Colton Roy, President
Aug 25 2022

Normalizing Weird

For most of us, from childhood we were told to blend into the world around us, but in reality we should let our differences define who we are. Growing up, others around me always had quirks or attributes that were different from my own that, to me, were “weird.” Over the last few years I came to the realization that being weird is normal, and it’s being normal that is truly weird. Like snowflakes, we are all different in our own unique ways, developed over time as a result of our individual experiences. These events not only shape the minute details, but also have an impact on our beliefs, our values, our perceptions, and who we are as people.


When I was younger, I often had preconceived notions of others based off of the way that they presented themselves; if their behavior or views differed from my own, I would almost automatically devalue the conversation. Luckily, over time I have grown to understand the value of others’ beliefs and have started appreciating alternative ways of thinking.
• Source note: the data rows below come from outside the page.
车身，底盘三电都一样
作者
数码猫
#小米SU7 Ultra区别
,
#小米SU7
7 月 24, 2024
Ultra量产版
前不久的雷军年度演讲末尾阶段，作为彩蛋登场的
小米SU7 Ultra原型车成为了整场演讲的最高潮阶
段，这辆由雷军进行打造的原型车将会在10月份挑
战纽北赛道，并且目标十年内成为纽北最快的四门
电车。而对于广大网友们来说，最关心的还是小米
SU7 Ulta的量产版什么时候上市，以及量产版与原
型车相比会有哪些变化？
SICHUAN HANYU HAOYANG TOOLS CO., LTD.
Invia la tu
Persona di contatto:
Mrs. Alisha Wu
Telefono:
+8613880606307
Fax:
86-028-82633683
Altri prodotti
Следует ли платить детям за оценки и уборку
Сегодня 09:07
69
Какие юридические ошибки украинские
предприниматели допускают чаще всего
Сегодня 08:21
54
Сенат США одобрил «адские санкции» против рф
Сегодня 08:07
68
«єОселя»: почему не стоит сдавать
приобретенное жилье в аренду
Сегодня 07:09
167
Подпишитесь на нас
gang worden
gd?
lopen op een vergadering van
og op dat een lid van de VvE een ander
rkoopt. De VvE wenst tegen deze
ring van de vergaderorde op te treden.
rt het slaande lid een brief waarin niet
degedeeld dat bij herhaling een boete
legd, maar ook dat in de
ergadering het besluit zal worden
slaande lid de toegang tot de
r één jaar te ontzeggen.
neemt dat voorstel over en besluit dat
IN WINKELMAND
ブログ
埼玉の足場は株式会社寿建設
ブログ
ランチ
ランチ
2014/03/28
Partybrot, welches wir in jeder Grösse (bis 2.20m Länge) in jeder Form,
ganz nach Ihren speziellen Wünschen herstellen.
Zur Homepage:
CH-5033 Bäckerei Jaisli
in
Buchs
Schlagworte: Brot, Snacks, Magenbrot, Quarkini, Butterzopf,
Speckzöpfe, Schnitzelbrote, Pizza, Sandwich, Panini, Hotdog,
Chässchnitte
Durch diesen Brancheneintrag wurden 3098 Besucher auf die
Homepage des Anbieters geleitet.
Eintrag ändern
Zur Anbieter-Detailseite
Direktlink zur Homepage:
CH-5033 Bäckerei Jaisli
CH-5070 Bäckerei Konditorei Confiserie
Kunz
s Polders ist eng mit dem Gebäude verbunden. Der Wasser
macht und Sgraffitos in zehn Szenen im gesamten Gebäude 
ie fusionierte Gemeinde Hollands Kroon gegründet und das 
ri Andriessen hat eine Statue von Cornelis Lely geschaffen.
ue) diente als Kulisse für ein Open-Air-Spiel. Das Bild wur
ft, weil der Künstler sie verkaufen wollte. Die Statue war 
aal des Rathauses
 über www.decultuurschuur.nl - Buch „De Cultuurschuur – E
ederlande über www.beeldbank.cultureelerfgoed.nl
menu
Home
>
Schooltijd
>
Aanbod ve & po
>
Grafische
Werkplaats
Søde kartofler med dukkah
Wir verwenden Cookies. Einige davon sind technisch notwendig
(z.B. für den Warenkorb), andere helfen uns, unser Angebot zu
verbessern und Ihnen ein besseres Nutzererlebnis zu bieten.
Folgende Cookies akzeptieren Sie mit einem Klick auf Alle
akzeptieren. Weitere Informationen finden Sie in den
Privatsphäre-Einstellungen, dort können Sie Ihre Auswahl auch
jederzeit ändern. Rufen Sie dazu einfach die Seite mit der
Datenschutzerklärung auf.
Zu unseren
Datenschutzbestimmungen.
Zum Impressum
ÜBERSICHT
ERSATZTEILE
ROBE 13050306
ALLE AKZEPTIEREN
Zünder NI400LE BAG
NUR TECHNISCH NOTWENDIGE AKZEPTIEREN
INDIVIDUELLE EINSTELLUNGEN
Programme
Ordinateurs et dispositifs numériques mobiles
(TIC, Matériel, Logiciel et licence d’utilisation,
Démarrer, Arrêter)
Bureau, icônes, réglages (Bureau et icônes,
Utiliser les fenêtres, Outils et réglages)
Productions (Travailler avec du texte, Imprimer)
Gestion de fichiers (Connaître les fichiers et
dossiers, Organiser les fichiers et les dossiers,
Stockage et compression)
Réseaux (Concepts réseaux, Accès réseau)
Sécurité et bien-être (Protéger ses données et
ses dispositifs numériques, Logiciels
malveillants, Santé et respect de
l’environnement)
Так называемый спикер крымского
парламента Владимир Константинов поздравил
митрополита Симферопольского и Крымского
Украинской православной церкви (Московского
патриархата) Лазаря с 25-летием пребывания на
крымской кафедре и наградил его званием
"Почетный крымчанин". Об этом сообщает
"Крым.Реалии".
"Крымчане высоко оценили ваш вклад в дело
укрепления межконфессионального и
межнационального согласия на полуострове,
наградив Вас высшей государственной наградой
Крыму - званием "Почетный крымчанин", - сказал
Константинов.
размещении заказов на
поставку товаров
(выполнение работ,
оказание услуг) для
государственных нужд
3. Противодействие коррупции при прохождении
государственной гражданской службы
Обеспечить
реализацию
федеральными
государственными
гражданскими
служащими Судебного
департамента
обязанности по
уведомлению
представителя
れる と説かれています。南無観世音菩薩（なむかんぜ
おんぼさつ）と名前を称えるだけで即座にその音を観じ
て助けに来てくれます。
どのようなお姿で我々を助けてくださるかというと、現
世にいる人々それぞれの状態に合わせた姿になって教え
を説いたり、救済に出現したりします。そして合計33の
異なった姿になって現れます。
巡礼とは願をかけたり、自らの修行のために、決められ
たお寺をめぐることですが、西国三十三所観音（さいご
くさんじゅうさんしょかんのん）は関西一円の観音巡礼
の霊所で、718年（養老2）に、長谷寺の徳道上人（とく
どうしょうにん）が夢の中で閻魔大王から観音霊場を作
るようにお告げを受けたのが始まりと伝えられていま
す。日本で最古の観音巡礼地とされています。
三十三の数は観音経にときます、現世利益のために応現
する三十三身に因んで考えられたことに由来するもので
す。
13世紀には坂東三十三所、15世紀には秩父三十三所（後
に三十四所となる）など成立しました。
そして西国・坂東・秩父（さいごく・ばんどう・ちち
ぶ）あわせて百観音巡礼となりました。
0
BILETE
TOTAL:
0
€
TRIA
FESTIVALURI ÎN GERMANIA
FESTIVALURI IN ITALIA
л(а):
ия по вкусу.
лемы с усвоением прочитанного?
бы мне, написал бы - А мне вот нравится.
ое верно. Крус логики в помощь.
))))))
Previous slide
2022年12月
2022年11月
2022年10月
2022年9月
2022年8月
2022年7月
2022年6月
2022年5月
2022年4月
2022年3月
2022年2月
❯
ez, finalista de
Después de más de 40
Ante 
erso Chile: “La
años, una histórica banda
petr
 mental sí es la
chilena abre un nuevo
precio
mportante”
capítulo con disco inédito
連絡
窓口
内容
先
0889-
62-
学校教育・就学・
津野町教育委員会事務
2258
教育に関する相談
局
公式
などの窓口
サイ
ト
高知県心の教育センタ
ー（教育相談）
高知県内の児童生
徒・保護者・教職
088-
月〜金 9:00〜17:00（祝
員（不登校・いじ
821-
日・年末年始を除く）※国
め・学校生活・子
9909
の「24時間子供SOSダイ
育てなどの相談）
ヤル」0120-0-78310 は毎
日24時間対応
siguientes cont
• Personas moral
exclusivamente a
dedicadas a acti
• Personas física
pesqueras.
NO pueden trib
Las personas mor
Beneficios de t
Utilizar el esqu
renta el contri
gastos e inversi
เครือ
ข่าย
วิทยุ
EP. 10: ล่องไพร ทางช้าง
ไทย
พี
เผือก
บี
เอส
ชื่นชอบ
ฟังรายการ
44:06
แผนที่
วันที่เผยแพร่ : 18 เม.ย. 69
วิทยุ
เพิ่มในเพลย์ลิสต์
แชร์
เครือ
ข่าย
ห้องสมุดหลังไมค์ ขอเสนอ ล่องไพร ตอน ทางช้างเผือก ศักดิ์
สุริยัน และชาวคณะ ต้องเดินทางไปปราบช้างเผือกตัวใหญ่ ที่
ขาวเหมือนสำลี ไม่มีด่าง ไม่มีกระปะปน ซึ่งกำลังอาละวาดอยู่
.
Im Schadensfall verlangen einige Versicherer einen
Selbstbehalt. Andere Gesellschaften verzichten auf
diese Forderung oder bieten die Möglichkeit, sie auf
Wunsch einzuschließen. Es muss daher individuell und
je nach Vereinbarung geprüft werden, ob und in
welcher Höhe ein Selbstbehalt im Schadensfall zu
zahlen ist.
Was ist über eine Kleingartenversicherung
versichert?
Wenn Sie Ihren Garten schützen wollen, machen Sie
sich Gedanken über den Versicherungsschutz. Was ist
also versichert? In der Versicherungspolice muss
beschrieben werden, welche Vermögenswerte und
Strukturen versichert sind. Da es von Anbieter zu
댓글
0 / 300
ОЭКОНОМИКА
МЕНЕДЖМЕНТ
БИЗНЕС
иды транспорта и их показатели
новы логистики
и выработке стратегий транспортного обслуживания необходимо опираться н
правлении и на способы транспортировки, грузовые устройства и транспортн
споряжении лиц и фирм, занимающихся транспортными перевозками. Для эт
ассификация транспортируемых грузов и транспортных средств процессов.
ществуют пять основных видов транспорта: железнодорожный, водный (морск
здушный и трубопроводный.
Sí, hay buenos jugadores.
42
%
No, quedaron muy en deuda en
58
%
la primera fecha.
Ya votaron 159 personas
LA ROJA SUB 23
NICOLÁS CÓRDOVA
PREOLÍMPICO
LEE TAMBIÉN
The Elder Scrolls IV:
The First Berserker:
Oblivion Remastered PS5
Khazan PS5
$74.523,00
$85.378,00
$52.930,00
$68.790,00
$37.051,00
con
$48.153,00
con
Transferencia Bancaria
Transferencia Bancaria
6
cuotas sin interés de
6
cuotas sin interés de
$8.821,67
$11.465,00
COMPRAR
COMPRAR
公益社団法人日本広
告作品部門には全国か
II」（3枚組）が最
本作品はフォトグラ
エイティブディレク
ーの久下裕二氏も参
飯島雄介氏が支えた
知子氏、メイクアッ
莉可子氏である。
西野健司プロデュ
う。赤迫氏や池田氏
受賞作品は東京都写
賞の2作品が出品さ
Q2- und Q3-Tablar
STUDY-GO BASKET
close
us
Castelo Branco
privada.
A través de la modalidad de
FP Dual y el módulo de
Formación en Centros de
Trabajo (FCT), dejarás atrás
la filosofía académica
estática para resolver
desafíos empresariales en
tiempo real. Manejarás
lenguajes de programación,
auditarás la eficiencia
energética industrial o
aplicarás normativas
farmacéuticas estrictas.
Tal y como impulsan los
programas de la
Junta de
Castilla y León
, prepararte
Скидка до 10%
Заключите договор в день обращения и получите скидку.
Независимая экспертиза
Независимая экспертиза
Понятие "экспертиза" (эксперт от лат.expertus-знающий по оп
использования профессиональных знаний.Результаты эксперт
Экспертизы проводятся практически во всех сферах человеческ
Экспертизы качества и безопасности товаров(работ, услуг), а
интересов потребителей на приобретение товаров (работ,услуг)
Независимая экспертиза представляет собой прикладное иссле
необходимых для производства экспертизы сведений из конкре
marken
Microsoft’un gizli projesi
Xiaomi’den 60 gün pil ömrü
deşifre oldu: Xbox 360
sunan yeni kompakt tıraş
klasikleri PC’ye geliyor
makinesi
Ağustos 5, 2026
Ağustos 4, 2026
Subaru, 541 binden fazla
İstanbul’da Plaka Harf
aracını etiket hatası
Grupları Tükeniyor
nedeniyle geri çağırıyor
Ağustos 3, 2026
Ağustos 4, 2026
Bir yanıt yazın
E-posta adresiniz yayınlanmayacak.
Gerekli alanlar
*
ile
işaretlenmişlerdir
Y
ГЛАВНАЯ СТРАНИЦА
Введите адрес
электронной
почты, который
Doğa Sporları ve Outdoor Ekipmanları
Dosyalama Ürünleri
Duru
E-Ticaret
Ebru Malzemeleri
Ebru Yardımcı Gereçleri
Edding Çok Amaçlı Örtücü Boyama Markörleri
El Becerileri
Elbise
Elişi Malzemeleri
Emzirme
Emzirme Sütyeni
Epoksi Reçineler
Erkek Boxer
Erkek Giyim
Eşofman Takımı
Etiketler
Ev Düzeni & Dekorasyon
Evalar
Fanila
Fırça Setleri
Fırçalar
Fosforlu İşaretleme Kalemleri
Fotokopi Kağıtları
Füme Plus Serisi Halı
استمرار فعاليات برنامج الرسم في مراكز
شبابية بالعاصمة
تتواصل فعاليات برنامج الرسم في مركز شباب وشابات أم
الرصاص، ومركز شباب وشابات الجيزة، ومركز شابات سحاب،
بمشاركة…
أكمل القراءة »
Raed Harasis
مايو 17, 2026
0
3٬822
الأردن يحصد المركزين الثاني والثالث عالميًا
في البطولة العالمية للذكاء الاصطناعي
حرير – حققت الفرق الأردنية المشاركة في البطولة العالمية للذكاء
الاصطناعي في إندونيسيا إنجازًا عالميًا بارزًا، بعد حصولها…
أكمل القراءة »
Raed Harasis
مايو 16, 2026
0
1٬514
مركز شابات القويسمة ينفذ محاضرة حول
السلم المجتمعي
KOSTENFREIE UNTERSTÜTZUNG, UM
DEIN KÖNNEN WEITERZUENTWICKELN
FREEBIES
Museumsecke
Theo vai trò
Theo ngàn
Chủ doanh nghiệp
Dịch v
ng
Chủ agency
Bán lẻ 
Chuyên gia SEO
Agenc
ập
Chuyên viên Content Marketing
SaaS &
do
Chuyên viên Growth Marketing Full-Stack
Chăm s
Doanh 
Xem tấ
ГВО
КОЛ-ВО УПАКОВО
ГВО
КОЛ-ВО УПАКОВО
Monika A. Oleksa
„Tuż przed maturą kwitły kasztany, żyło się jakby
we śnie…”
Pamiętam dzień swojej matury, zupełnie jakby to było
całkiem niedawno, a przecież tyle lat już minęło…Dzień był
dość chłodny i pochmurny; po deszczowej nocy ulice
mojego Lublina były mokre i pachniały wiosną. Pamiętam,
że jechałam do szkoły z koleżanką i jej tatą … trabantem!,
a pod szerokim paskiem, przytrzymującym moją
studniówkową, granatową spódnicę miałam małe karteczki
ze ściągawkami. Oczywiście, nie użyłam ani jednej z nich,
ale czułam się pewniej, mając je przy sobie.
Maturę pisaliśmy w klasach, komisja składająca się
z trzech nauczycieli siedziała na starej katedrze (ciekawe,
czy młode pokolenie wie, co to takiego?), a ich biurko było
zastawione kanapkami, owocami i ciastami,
A few weeks ago, I had the opportunity to attend the State Officer Summit in Washington D.C. With nearly 300 officers from around the country in attendance, I had expected there to be an array of diverse but accepting individuals; however, during one of the small group sessions I was quickly proven wrong. When asked to share our opinion on an array of corporations and organizations, the group was quick to label entities like the American Humane Society and PETA as “wrong,” “stupid,” and “ignorant.” Upon receiving the opportunity, I reminded the group that the individuals who supported and ran these organizations, like us, believe passionately in what they are advocating for and that we do not hold the right to belittle their beliefs for the sole fact that our experiences differed from theirs. We constantly find ourselves in similar situations, where others viewpoints aren’t aligned with our own, and it is important to realize that just because we don’t hold the belief, it isn’t inherently wrong.


Each and every day we interact with countless individuals that are different from us. As we have those interactions and live out our lives it is important to maintain harmony and accept others for who they are. After all, like us, the numerous experiences they have had have shaped their beliefs, which in turn determines how they view the world.